I'm buying my SD a greeting card for Christmas this year and thats it. I told DH that any presents he wants for her he will have to shop for them himself.

marblefawn's picture

Oh my god, girl!

That was my SD's level of aggravation too -- just those nearly unnoticeable things that, of course, her TARGET would notice! Your SD is a clever one! She has them wrapped -- better be extra careful of that one!

I thought the bloody tampons in the can and the ramen noodles were so MY stepdaughter! My SD used to leave her thong underwear laying on the bathmat everywhere she stayed, like she just had to. And the other thing that came to mind was that we had to pay for my SD's gown when she was a bridesmaid in our wedding, which I didn't mind because she was in college, but no kidding -- the DAY AFTER my wedding, at the big fancy brunch for everyone, she said in front of so many of us, that she was going to sell that gown on Ebay. It had come up because my nieces said how much they loved their bridesmaids gowns and that they were going to wear them to college formals. Yea, that's when SD dropped her nasty bomb.

Beware, this dynamic over years can corrode a marriage. I felt like I was handling it all those years I was laughing about it, but the real bill had not even been invoiced yet. Now I see there's a lot of damage from it all.

marblefawn's picture

OK, I wasn't very clear. I haven't heard a human voice in 3+ days and it's like being in solitary -- I'm writing gibberish.

I mean, that dynamic of you asking him to ask her to throw away the trash properly and then him tossing the trash himself, (which is pretty fricking gross too in a weird daddy dearest way when you think about it), but anyway, yea...THAT'S what I mean is corrosive.

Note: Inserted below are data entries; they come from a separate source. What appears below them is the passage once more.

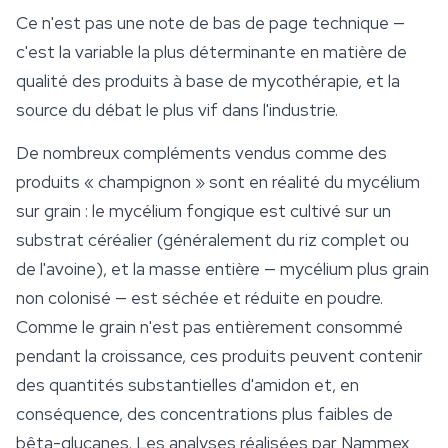
Ce n'est pas une note de bas de page technique —
c'est la variable la plus déterminante en matière de
qualité des produits à base de mycothérapie, et la
source du débat le plus vif dans l'industrie.
De nombreux compléments vendus comme des
produits « champignon » sont en réalité du mycélium
sur grain : le mycélium fongique est cultivé sur un
substrat céréalier (généralement du riz complet ou
de l'avoine), et la masse entière — mycélium plus grain
non colonisé — est séchée et réduite en poudre.
Comme le grain n'est pas entièrement consommé
pendant la croissance, ces produits peuvent contenir
des quantités substantielles d'amidon et, en
conséquence, des concentrations plus faibles de
bêta-glucanes. Les analyses réalisées par Nammex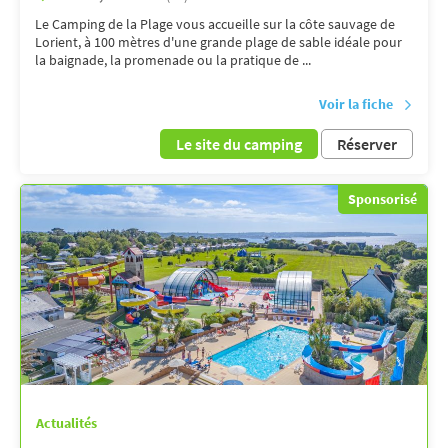
Le Camping de la Plage vous accueille sur la côte sauvage de
Lorient, à 100 mètres d'une grande plage de sable idéale pour
la baignade, la promenade ou la pratique de ...
Voir la fiche
Le site du camping
Réserver
Sponsorisé
Actualités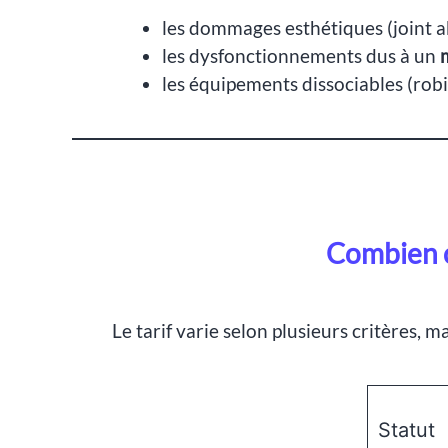
les dommages esthétiques (joint 
les dysfonctionnements dus à un
les équipements dissociables (robi
Combien c
Le tarif varie selon plusieurs critères, m
Statut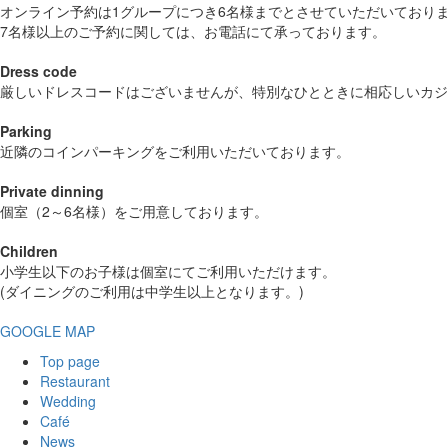
オンライン予約は1グループにつき6名様までとさせていただいており
7名様以上のご予約に関しては、お電話にて承っております。
Dress code
厳しいドレスコードはございませんが、特別なひとときに相応しいカジ
Parking
近隣のコインパーキングをご利用いただいております。
Private dinning
個室（2～6名様）をご用意しております。
Children
小学生以下のお子様は個室にてご利用いただけます。
(ダイニングのご利用は中学生以上となります。)
GOOGLE MAP
Top page
Restaurant
Wedding
Café
News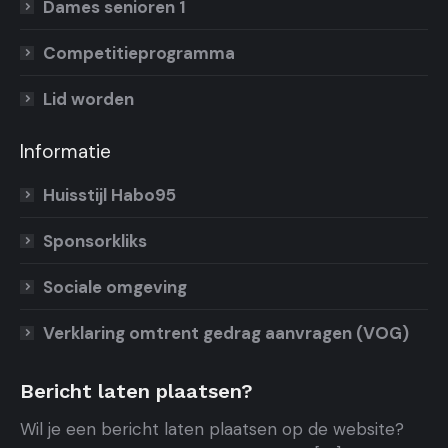
Dames senioren 1
Competitieprogramma
Lid worden
Informatie
Huisstijl Habo95
Sponsorkliks
Sociale omgeving
Verklaring omtrent gedrag aanvragen (VOG)
Bericht laten plaatsen?
Wil je een bericht laten plaatsen op de website?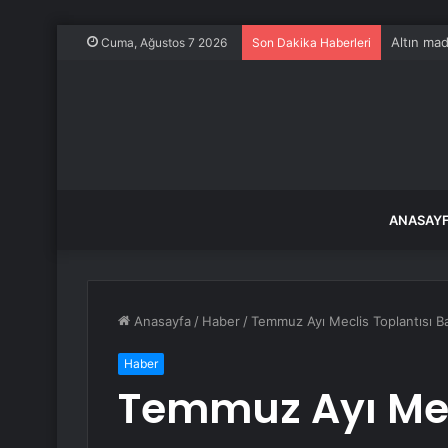
Altın mad
Cuma, Ağustos 7 2026
Son Dakika Haberleri
ANASAY
Anasayfa
/
Haber
/
Temmuz Ayı Meclis Toplantısı Ba
Haber
Temmuz Ayı Mec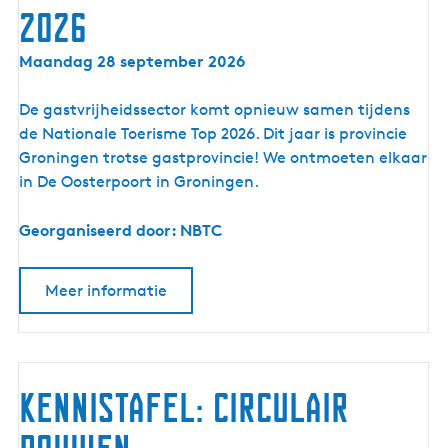
h
2026
r
e
n
t
N
Maandag 28 september 2026
e
n
a
m
e
t
De gastvrijheidssector komt opnieuw samen tijdens
e
t
i
de Nationale Toerisme Top 2026. Dit jaar is provincie
r
o
Groningen trotse gastprovincie! We ontmoeten elkaar
s
n
in De Oosterpoort in Groningen.
t
a
r
l
Georganiseerd door: NBTC
e
e
f
T
f
Meer informatie
o
e
e
n
r
i
Kennistafel: Circulair
s
m
e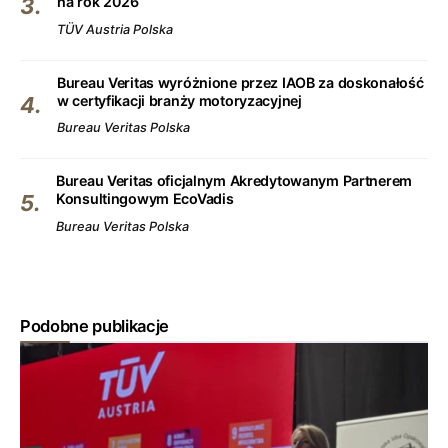
na rok 2026
TÜV Austria Polska
Bureau Veritas wyróżnione przez IAOB za doskonałość
w certyfikacji branży motoryzacyjnej
Bureau Veritas Polska
Bureau Veritas oficjalnym Akredytowanym Partnerem
Konsultingowym EcoVadis
Bureau Veritas Polska
Podobne publikacje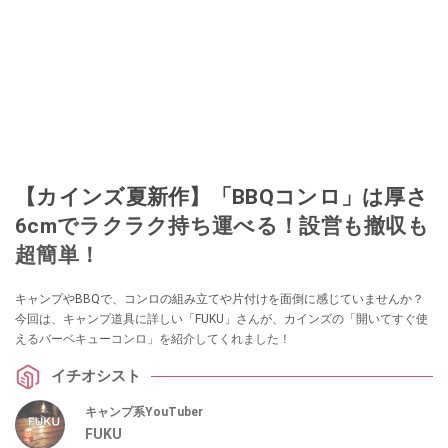
【カインズ夏新作】「BBQコンロ」は厚さ
6cmでラクラク持ち運べる！設営も撤収も
超簡単！
キャンプやBBQで、コンロの組み立てや片付けを面倒に感じていませんか？
今回は、キャンプ道具に詳しい「FUKU」さんが、カインズの「開いてすぐ使
えるバーベキューコンロ」を紹介してくれました！
イチオシスト
キャンプ系YouTuber
FUKU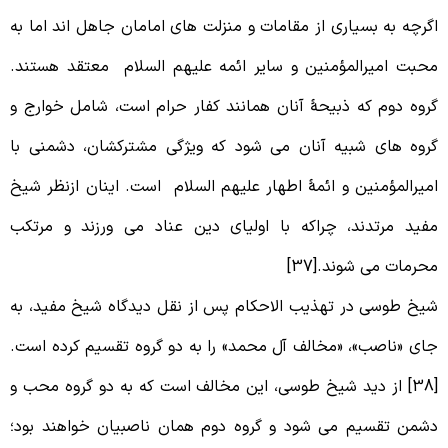
گرچه به بسیاری از مقامات و منزلت های امامان جاهل اند اما به
حبت امیرالمؤمنین و سایر ائمه علیهم السلام معتقد هستند.
روه دوم که ذبیحۀ آنان همانند کفار حرام است، شامل خوارج و
روه های شبیه آنان می شود که ویژگی مشترکشان، دشمنی با
میرالمؤمنین و ائمۀ اطهار علیهم السلام است. اینان ازنظر شیخ
فید مرتدند، چراکه با اولیای دین عناد می ورزند و مرتکب
حرمات می شوند.[37]
یخ طوسی در تهذیب الاحکام پس از نقل دیدگاه شیخ مفید، به
ای «ناصب»، «مخالف آل محمد» را به دو گروه تقسیم کرده است.
[38] از دید شیخ طوسی، این مخالف است که به دو گروه محب و
شمن تقسیم می شود و گروه دوم همان ناصبیان خواهند بود؛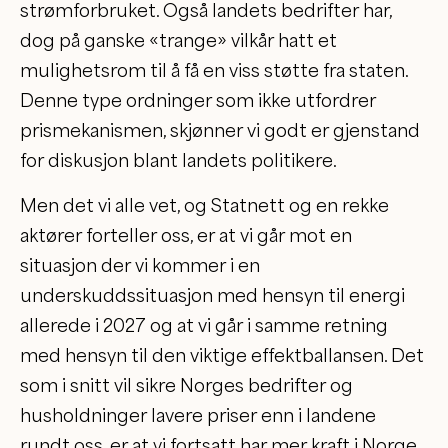
strømforbruket. Også landets bedrifter har,
dog på ganske «trange» vilkår hatt et
mulighetsrom til å få en viss støtte fra staten.
Denne type ordninger som ikke utfordrer
prismekanismen, skjønner vi godt er gjenstand
for diskusjon blant landets politikere.
Men det vi alle vet, og Statnett og en rekke
aktører forteller oss, er at vi går mot en
situasjon der vi kommer i en
underskuddssituasjon med hensyn til energi
allerede i 2027 og at vi går i samme retning
med hensyn til den viktige effektballansen. Det
som i snitt vil sikre Norges bedrifter og
husholdninger lavere priser enn i landene
rundt oss, er at vi fortsatt har mer kraft i Norge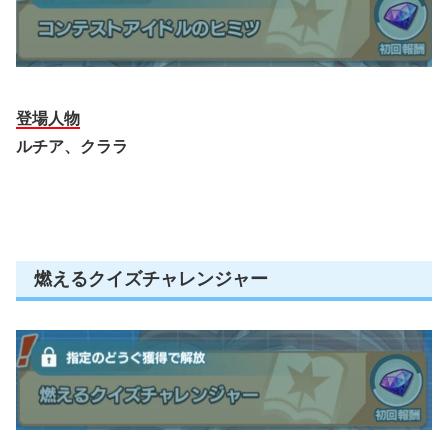
登場人物
ルチア、クララ
燃えるクイズチャレンジャー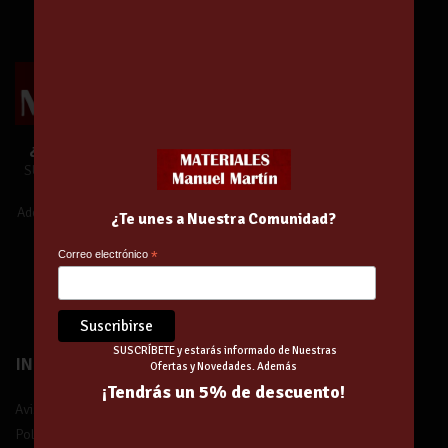
¿Te unes a Nuestra Comunidad?
SUSCRÍBETE y estarás informado de
Nuestras Ofertas y Novedades.
Además,
¡tendrás un 5% de descuento!
¿Te unes a Nuestra Comunidad?
Correo electrónico
*
¡Suscríbete!
SUSCRÍBETE y estarás informado de Nuestras
INFORMACIÓN
Ofertas y Novedades. Además
¡Tendrás un 5% de descuento!
Aviso legal
Política de privacidad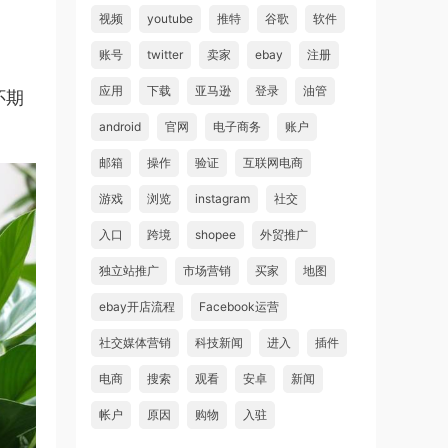
视频
youtube
推特
谷歌
软件
账号
twitter
卖家
ebay
注册
应用
下载
亚马逊
登录
油管
怀期
android
官网
电子商务
账户
邮箱
操作
验证
互联网电商
游戏
浏览
instagram
社交
入口
跨境
shopee
外贸推广
独立站推广
市场营销
买家
地图
ebay开店流程
Facebook运营
社交媒体营销
科技新闻
进入
插件
电商
搜索
观看
安卓
新闻
帐户
原因
购物
入驻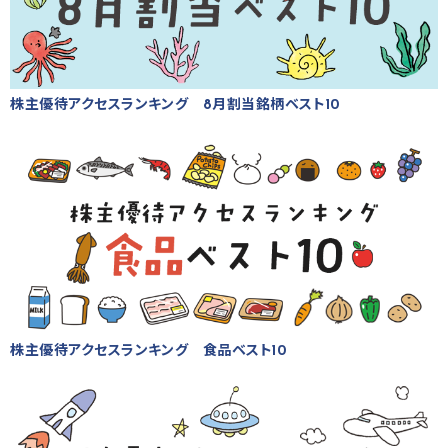
株主優待アクセスランキング 8月割当銘柄ベスト10
株主優待アクセスランキング 食品ベスト10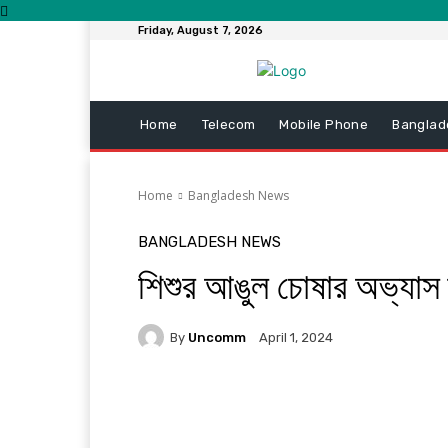
Friday, August 7, 2026
Home
Telecom
Mobile Phone
Banglad
Home
Bangladesh News
BANGLADESH NEWS
শিশুর আঙুল চোষার অভ্যাস 
By
Uncomm
April 1, 2024
Facebook
Twitter
Pi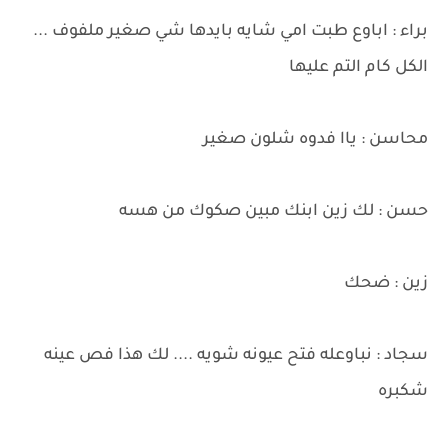
براء : اباوع طبت امي شايه بايدها شي صغير ملفوف ...
الكل كام التم عليها
محاسن : ياا فدوه شلون صغير
حسن : لك زين ابنك مبين صكوك من هسه
زين : ضحك
سجاد : نباوعله فتح عيونه شويه .... لك هذا فص عينه
شكبره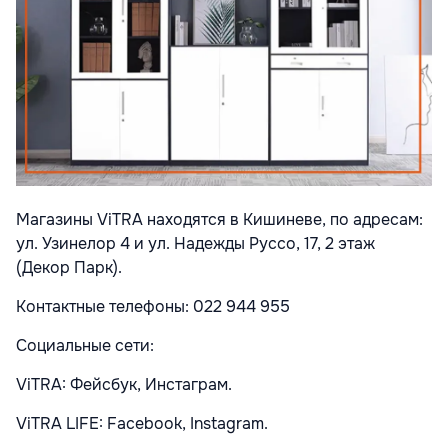
Магазины ViTRA находятся в Кишиневе, по адресам:
ул. Узинелор 4 и ул. Надежды Руссо, 17, 2 этаж
(Декор Парк).
Контактные телефоны: 022 944 955
Социальные сети:
ViTRA: Фейсбук, Инстаграм.
ViTRA LIFE: Facebook, Instagram.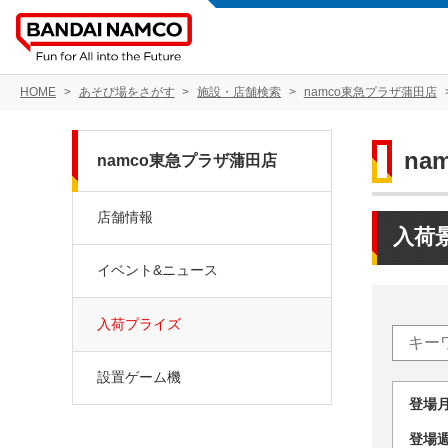
HOME
あそび場をさがす
施設・店舗検索
namco東急プラザ蒲田店
na
namco東急プラザ蒲田店
店舗情報
入荷
イベント&ニュース
入荷プライズ
設置ゲーム機
登場
登場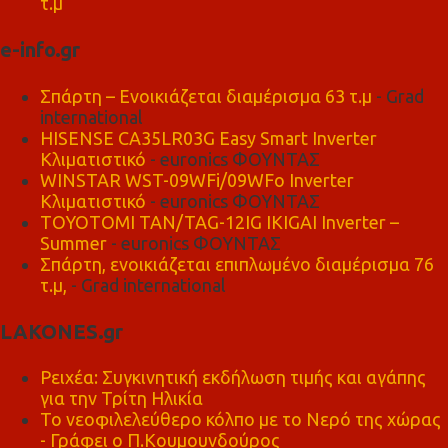
τ.μ
e-info.gr
Σπάρτη – Ενοικιάζεται διαμέρισμα 63 τ.μ
- Grad
international
HISENSE CA35LR03G Easy Smart Inverter
Κλιματιστικό
- euronics ΦΟΥΝΤΑΣ
WINSTAR WST-09WFi/09WFo Inverter
Κλιματιστικό
- euronics ΦΟΥΝΤΑΣ
TOYOTOMI TAN/TAG-12IG IKIGAI Inverter –
Summer
- euronics ΦΟΥΝΤΑΣ
Σπάρτη, ενοικιάζεται επιπλωμένο διαμέρισμα 76
τ.μ,
- Grad international
LAKONES.gr
Ρειχέα: Συγκινητική εκδήλωση τιμής και αγάπης
για την Τρίτη Ηλικία
Το νεοφιλελεύθερο κόλπο με το Νερό της χώρας
- Γράφει ο Π.Κουμουνδούρος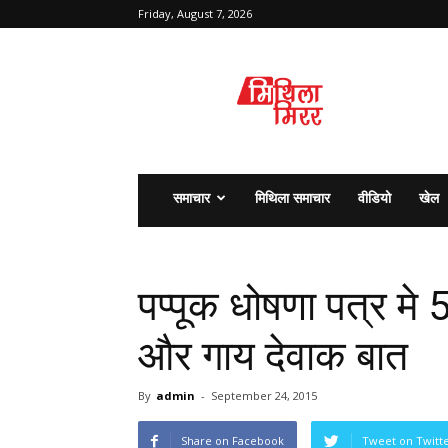
Friday, August 7, 2026
मिथिला
मिरर
समाचार
मिथिला समाचार
वीडियो
खेल
पप्पूक धोषणा पत्र मे
और गाय देवाक बात
By
admin
-
September 24, 2015
Share on Facebook
Tweet on Twitt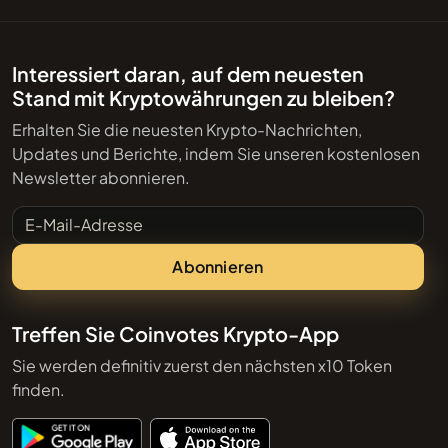
Interessiert daran, auf dem neuesten
Stand mit Kryptowährungen zu bleiben?
Erhalten Sie die neuesten Krypto-Nachrichten,
Updates und Berichte, indem Sie unseren kostenlosen
Newsletter abonnieren.
E-Mail-Adresse
Abonnieren
Treffen Sie Coinvotes Krypto-App
Sie werden definitiv zuerst den nächsten x10 Token
finden.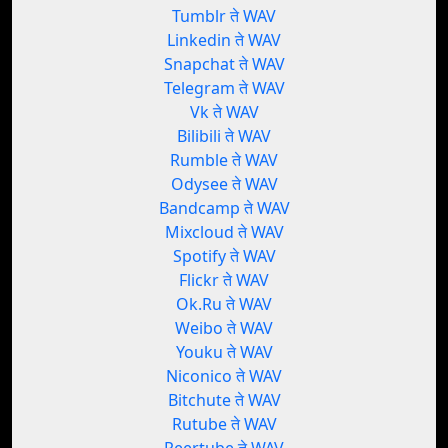
Tumblr ते WAV
Linkedin ते WAV
Snapchat ते WAV
Telegram ते WAV
Vk ते WAV
Bilibili ते WAV
Rumble ते WAV
Odysee ते WAV
Bandcamp ते WAV
Mixcloud ते WAV
Spotify ते WAV
Flickr ते WAV
Ok.Ru ते WAV
Weibo ते WAV
Youku ते WAV
Niconico ते WAV
Bitchute ते WAV
Rutube ते WAV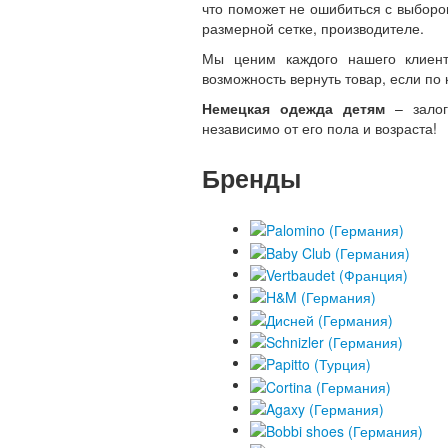
что поможет не ошибиться с выборо
размерной сетке, производителе.
Мы ценим каждого нашего клиент
возможность вернуть товар, если по 
Немецкая одежда детям
– залог
независимо от его пола и возраста!
Бренды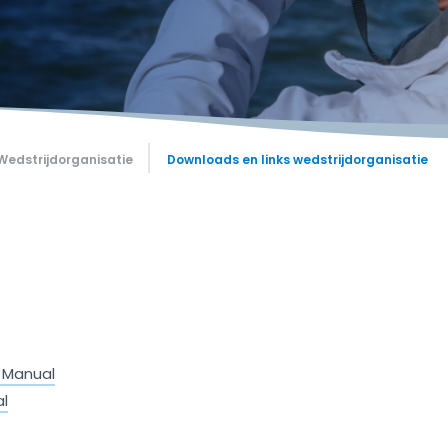
Wedstrijdorganisatie
Downloads en links wedstrijdorganisatie
g Manual
al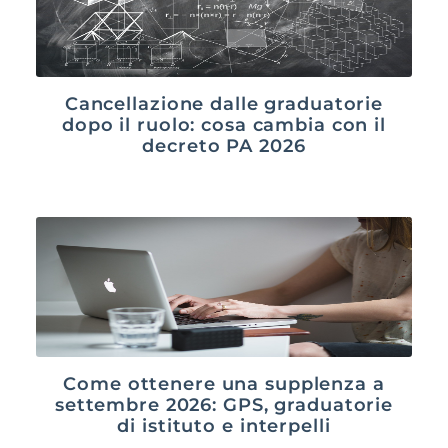
Cancellazione dalle graduatorie
dopo il ruolo: cosa cambia con il
decreto PA 2026
Come ottenere una supplenza a
settembre 2026: GPS, graduatorie
di istituto e interpelli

Because you will come to feel as if she's too precious for him to disturb...and the guy you have sex with is like, some teen girl's bitch...and that quickly ceases to be even a tiny bit sexy.

OK...shutting up now...

CLove's picture

Would leave her period mess in the bathroom trash can as well! I made certain to teach Munchkin what to do...and shes good about doing it (unless its in her room...)

Dh would yell at FF to clean up the trash herself, because it was gross...thats why she accuses him of being abusive now. He yelled at her and caused anxiety.